9. Attorney’s Fees and Costs. If either party commences an action against the other to enforce any of the terms of the Advertising Agreement or the General Terms or because of the breach by either party of any of the terms thereof or hereof, the Prevailing Party (as hereinafter defined) in such action shall be entitled to recover its attorneys' fees and costs and expenses incurred in connection with the prosecution or defense of such action, including any appeal thereof, in addition to all other relief. “Prevailing Party” within the meaning of this Section 9 shall include, without limitation, a party who brings an action against the other party for sums allegedly due or performance of covenants allegedly breached and obtains substantially the relief sought by it in the action.
10. Severability. In the event that any provision of the Advertising Agreement or the General Terms is invalidated by a court of competent jurisdiction, then all of the remaining provisions of the Advertising Agreement and the General Terms shall continue unabated and in full force and effect.
11. Joint Drafting. The Advertising Agreement and the General Terms shall be deemed to have been jointly drafted by the Parties for all purposes involving their construction and enforcement.
12. Execution in Counterparts. The Advertising Agreement may be executed in counterparts, all of which taken together shall constitute one and the same contract.

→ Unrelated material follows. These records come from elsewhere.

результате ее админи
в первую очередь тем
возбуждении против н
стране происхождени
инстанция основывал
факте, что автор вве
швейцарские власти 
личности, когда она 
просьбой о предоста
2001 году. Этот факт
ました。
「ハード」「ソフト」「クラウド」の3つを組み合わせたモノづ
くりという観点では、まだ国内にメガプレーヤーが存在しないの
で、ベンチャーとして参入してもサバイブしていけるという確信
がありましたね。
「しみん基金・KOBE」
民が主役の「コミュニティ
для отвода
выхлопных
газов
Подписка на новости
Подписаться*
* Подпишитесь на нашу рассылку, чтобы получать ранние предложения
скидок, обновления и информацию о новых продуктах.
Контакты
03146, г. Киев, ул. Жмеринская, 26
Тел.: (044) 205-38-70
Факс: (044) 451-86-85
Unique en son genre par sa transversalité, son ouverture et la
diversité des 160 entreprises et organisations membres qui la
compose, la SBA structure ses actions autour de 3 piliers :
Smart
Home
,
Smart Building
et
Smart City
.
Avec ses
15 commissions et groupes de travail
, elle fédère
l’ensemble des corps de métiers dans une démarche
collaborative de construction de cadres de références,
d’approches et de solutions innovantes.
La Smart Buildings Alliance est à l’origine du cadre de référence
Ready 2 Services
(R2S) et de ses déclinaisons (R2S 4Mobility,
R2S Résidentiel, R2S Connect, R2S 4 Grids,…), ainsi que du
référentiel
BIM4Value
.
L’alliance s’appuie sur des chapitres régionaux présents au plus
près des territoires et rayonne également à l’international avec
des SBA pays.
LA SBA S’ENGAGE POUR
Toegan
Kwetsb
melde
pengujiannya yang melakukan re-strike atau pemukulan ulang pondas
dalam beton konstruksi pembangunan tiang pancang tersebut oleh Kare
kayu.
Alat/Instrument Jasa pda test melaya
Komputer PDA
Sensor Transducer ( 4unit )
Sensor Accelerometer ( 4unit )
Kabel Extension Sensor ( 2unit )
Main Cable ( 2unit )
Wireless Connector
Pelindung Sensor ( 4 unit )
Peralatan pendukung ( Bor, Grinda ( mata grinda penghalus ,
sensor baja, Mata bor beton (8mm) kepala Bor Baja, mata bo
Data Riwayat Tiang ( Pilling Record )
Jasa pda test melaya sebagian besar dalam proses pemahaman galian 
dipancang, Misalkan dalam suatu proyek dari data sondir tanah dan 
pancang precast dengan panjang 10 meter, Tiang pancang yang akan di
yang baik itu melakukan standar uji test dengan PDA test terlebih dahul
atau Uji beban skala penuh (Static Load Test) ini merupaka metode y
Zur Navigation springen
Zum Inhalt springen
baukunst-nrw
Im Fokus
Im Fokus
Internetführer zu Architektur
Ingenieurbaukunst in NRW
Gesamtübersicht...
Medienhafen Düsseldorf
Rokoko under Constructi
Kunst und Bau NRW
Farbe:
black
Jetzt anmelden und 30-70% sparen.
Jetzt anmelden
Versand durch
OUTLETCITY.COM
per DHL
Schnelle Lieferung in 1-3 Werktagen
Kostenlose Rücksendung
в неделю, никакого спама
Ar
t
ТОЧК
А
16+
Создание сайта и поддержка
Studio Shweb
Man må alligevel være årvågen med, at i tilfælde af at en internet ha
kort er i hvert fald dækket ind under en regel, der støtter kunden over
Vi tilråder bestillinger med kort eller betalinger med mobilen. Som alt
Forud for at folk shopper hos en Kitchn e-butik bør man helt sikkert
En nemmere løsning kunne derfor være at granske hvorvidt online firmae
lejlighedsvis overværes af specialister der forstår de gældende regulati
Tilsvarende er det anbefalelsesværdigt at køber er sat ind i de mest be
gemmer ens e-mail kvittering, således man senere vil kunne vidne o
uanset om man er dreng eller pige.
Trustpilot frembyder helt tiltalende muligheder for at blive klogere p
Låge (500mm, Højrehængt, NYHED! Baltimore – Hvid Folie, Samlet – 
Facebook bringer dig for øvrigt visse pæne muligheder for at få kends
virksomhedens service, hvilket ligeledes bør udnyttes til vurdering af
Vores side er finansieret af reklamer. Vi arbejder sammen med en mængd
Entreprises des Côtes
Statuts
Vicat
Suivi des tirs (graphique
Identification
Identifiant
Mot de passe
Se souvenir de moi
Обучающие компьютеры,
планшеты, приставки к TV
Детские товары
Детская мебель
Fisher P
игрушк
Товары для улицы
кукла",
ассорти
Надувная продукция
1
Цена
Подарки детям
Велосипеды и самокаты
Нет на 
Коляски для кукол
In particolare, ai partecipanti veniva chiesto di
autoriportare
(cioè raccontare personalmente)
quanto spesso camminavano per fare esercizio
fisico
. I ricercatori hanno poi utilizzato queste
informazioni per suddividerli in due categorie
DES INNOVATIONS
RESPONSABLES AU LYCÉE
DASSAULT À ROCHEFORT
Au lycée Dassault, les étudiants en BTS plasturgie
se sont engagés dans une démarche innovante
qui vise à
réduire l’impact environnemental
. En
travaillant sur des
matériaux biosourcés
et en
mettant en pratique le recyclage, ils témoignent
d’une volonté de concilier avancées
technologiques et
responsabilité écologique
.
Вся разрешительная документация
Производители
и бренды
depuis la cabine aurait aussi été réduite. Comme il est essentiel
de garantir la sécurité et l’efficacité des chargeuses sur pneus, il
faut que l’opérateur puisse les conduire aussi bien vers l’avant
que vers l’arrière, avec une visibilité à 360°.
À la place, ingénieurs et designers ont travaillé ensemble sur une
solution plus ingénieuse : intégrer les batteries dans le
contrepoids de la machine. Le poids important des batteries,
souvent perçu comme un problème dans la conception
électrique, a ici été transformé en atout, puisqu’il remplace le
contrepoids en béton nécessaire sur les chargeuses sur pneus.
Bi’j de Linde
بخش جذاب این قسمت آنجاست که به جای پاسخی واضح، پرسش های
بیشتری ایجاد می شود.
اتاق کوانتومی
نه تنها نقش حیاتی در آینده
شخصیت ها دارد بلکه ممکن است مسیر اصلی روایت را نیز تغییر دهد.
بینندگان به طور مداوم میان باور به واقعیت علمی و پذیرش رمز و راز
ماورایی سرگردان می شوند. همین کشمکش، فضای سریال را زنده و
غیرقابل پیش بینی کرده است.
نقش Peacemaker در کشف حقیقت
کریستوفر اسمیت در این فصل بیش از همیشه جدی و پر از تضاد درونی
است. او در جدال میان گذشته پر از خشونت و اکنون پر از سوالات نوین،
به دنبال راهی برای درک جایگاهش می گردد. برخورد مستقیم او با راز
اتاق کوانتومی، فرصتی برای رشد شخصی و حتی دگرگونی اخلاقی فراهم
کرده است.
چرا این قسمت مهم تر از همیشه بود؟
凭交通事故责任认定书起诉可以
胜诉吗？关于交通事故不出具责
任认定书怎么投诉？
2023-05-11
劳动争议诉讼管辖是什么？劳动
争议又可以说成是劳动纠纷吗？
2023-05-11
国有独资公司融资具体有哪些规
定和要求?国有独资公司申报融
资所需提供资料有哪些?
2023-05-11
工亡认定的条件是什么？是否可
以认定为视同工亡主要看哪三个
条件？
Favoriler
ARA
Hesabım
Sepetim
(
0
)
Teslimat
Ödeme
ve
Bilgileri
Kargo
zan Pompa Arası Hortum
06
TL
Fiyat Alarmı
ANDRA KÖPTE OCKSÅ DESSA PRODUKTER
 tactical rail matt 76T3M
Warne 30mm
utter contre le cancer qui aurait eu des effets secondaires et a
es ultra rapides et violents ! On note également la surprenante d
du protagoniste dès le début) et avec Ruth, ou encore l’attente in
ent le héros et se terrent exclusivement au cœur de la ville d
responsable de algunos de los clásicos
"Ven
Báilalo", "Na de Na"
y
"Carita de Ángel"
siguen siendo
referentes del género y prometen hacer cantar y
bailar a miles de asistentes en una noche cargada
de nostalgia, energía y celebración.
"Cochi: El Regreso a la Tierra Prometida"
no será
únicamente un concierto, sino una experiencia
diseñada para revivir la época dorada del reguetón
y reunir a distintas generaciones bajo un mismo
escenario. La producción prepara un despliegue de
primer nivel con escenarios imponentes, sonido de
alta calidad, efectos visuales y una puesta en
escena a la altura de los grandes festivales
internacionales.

13. Further Assurances. Whenever requested to do so by the other party, each party shall execute, acknowledge, and deliver any and all such further conveyances, assignments, confirmations, satisfactions, releases, powers of attorney, instruments of further assurance, approvals, consents, and any and all such further instruments and documents as may be necessary, expedient, or proper, in order to complete any and all conveyances, transfers, sales, assignments, or cancellations contemplated by the Advertising Agreement or the General Terms, and to do any and all other acts and to execute, acknowledge, and deliver any and all documents as so requested to carry out the intent and purpose of the Advertising Agreement and the General Terms.